Franchi R, Abbiati C, Signaroldi A, Quadrelli G, Maggioni M, Sbalzarini G
OSPED CIV CASALPUSTERLENGO,SERV RADIOL,I-20071 CASALPUSTERLENGO,ITALY. UNIV MILAN,CATTEDRA ANAT & ISTOL PATOL 2,MILAN,ITALY.
Oncol Rep. 1995 Nov;2(6):1017-9. doi: 10.3892/or.2.6.1017.
A case of primary lymphoma of the liver in a 72-year-old man is reported. The patient showed a three to four month history of abdominal ache, low grade fever, and weight loss. The presence of a large mass occupying the V and VT hepatic segments was demonstrated; no other organs were involved and no evidence of lymphoadenopathy was found. Laboratory tests showed a remarkable increase in ESR, LDH and alkaline phosphatase while CEA and alpha-1 fetoprotein were within the normal values. Two ultrasound-guided needle biopsies on the hepatic lesion did not produce any significant tissue for diagnosis. Therefore the V and VI hepatic segments were excised; a hard, greyish mass with the largest diameter of 6.5 cm, was found at laparatomy. Histology of the surgical specimen showed the presence of a malignant non-Hodgking's B-cell lymphoma, centroblastic-centrocytic, diffuse type (working formulation: G) of intermediate grade of malignancy.
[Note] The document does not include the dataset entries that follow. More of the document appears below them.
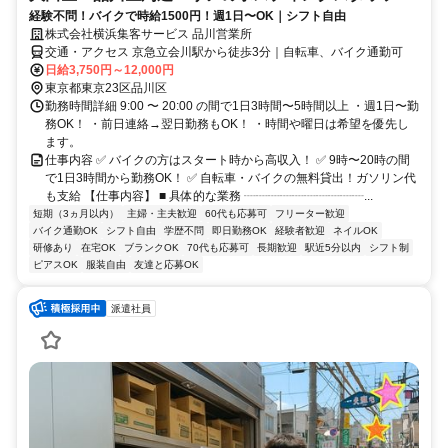
経験不問！バイクで時給1500円！週1日〜OK｜シフト自由
株式会社横浜集客サービス 品川営業所
交通・アクセス 京急立会川駅から徒歩3分｜自転車、バイク通勤可
日給3,750円～12,000円
東京都東京23区品川区
勤務時間詳細 9:00 〜 20:00 の間で1日3時間〜5時間以上 ・週1日〜勤
務OK！ ・前日連絡→翌日勤務もOK！ ・時間や曜日は希望を優先し
ます。
仕事内容 ✅ バイクの方はスタート時から高収入！ ✅ 9時〜20時の間
で1日3時間から勤務OK！ ✅ 自転車・バイクの無料貸出！ガソリン代
も支給 【仕事内容】 ■ 具体的な業務 ┈┈┈┈┈┈┈┈┈┈...
短期（3ヵ月以内）
主婦・主夫歓迎
60代も応募可
フリーター歓迎
バイク通勤OK
シフト自由
学歴不問
即日勤務OK
経験者歓迎
ネイルOK
研修あり
在宅OK
ブランクOK
70代も応募可
長期歓迎
駅近5分以内
シフト制
ピアスOK
服装自由
友達と応募OK
派遣社員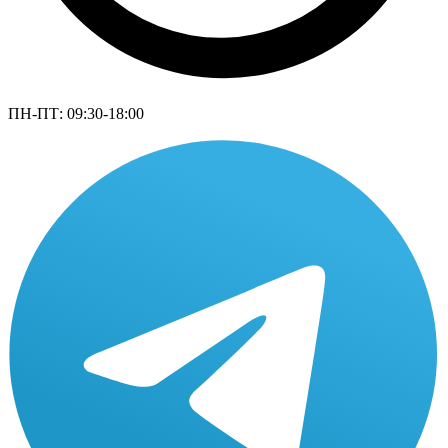
ПН-ПТ: 09:30-18:00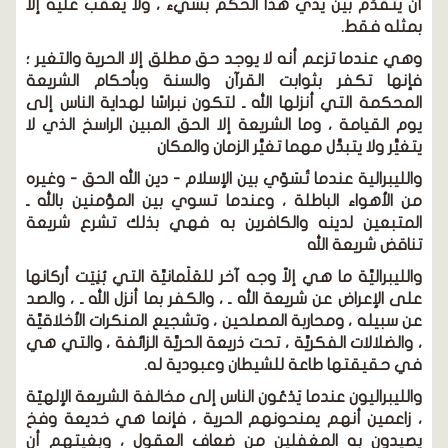
أن يتقدَّم بين يدي هذا الحكم بشيء ، ولا يعقب عليه إلا
بمثله فقط.
وهي عندما تزعم أنه لا يوجد حق مطلق إلا الحرية والتغير ؛
فإنها تكفر بثوابت القرآن والسنة وبأحكام الشريعة
المحكمة التي أنزلها الله ـ لتكون نبراسًا لهداية الناس إلى
يوم القيامة ، وما الشريعة إلا الحق المبين الراسخ الذي لا
يتغيَّر ولا يتبدَّل مهما تغيَّر الزمان والمكان
والليبرالية عندما تُسَوّي بين الإسلام - دين الله الحق - وغيره
من الأهواء الباطلة ، وعندما تسوي بين المؤمنين بالله ـ
المتبعين لدينه والكافرين به فهي بذلك تشرع شريعة
تناقض شريعة الله
والليبراليِّة ما هي إلاّ وجه آخر للعَلَمانيِّة التي بُنِيَت أركانها
على الإعراض عن شريعة الله ـ ، والكفر بما أنزل الله ـ ، والصد
عن سبيله ، ومحاربة المصلحين ، وتشجيع المنكرات الأخلاقيِّة
، والضلالات الفكريِّة ، تحت ذريعة الحريِّة الزائفة ، والتي هي
في حقيقتها طاعة للشيطان وعبودية له.
والليبراليون عندما يَدْعُون الناس إلى مخالفة الشريعة الإلهيّة
، زاعمين أنهم يمنحونهم الحرية ، فإنما هي خديعة وفخ
يصيدون به المغفلين من ضعاف العقول ، وبغيتهم أن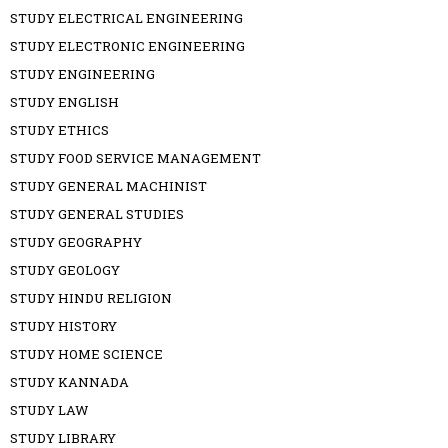
STUDY ELECTRICAL ENGINEERING
STUDY ELECTRONIC ENGINEERING
STUDY ENGINEERING
STUDY ENGLISH
STUDY ETHICS
STUDY FOOD SERVICE MANAGEMENT
STUDY GENERAL MACHINIST
STUDY GENERAL STUDIES
STUDY GEOGRAPHY
STUDY GEOLOGY
STUDY HINDU RELIGION
STUDY HISTORY
STUDY HOME SCIENCE
STUDY KANNADA
STUDY LAW
STUDY LIBRARY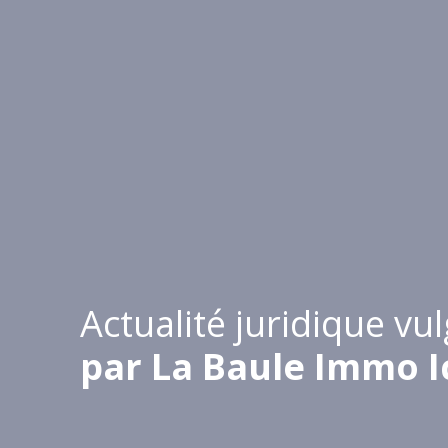
Actualité juridique vu
par La Baule Immo Ic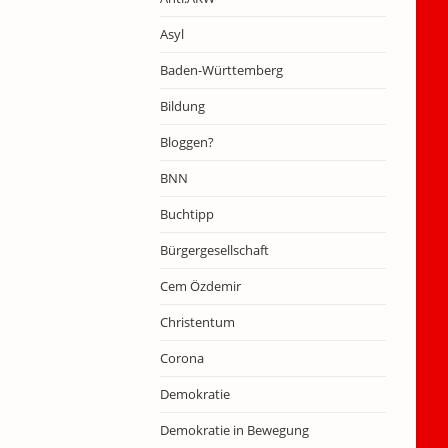
Asyl
Baden-Württemberg
Bildung
Bloggen?
BNN
Buchtipp
Bürgergesellschaft
Cem Özdemir
Christentum
Corona
Demokratie
Demokratie in Bewegung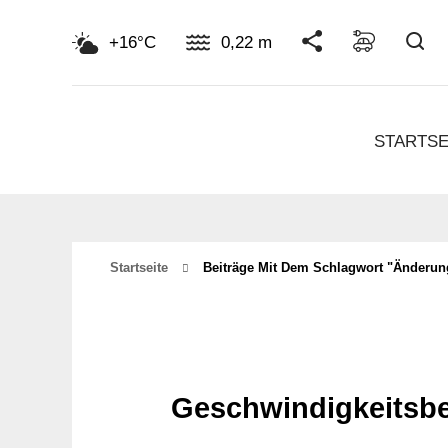
Su
+16°C
0,22 m
STARTSE
Startseite
Beiträge Mit Dem Schlagwort "Änderun
Geschwindigkeitsbe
Staging was completed with lymphography, and bone marrow biopsy; both proved normal. After the operation adjuvant chemotherapy was commenced (COP for six cycles). Follow-up has so far shown no signs of recurrence after 24 months. In conclusion, the diagnosis of primary lymphoma of the liver is very difficult and is often reached only after histologic evaluation of the surgical specimen. Moreover, this disease has a much more favourable prognosis than the hepatocellular carcinoma and other primary or secondary liver cancers; therefore accurate investigations are important to reach the correct diagnosis.
报告了一例72岁男性原发性肝淋巴瘤病例。患者有三到四个月的腹痛、低热和体重减轻病史。影像学检查显示肝脏V段和VII段有一个大肿块;未累及其他器官,也未发现淋巴结肿大。实验室检查显示血沉、乳酸脱氢酶和碱性磷酸酶显著升高,而癌胚抗原和甲胎蛋白在正常范围内。对肝脏病变进行两次超声引导下穿刺活检均未获取到有诊断意义的组织。因此,切除了肝脏V段和VI段;剖腹手术时发现一个坚硬的灰色肿块,最大直径为6.5厘米。手术标本组织学检查显示为恶性非霍奇金B细胞淋巴瘤,中心母细胞-中心细胞型,弥漫型(工作分类:G),恶性程度为中度。通过淋巴管造影和骨髓活检完成分期检查;结果均正常。术后开始辅助化疗(COP方案,共六个周期)。随访至今,24个月后未发现复发迹象。总之,原发性肝淋巴瘤的诊断非常困难,通常只有在对手术标本进行组织学评估后才能确诊。此外,这种疾病的预后比肝细胞癌和其他原发性或继发性肝癌要好得多;因此,准确的检查对于做出正确诊断很重要。